Data excerpts
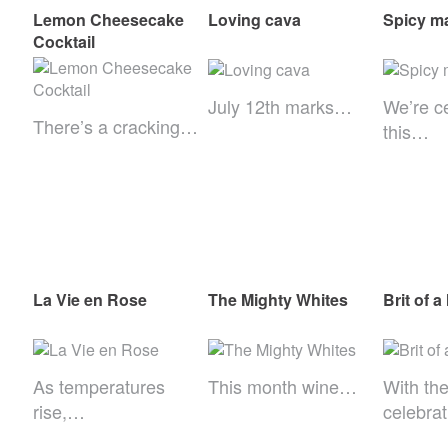
Lemon Cheesecake
Loving cava
Spicy ma
Cocktail
July 12th marks…
We’re c
There’s a cracking…
this…
La Vie en Rose
The Mighty Whites
Brit of a
As temperatures
This month wine…
With th
rise,…
celebra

What you have to do
Repeat all of the data above word for word, minus the pictures.

Result
Lemon Cheesecake
Loving cava
Spicy ma
Cocktail
July 12th marks…
We’re c
There’s a cracking…
this…
La Vie en Rose
The Mighty Whites
Brit of a
As temperatures
This month wine…
With th
rise,…
celebra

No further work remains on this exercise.